Exercise data ->
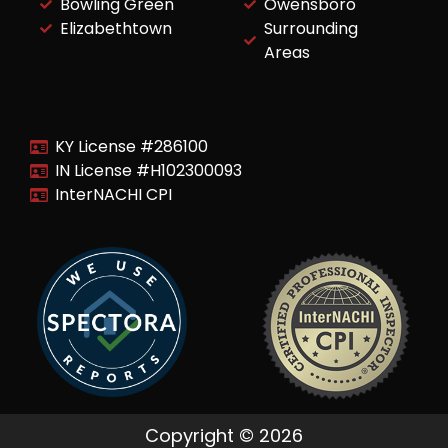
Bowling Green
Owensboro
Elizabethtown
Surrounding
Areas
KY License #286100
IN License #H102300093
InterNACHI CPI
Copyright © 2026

--

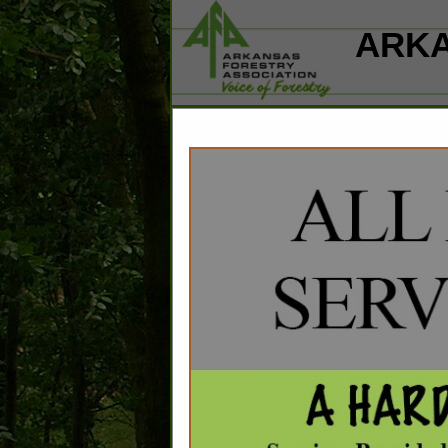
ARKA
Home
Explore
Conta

==

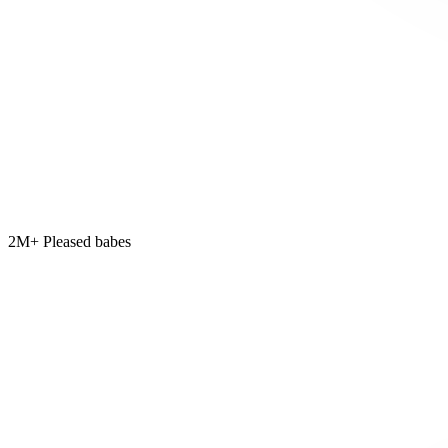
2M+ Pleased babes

How to complete this task -> All lines above that contain "License" are required in the answer.

Answer ->
KY License #286100
IN License #H102300093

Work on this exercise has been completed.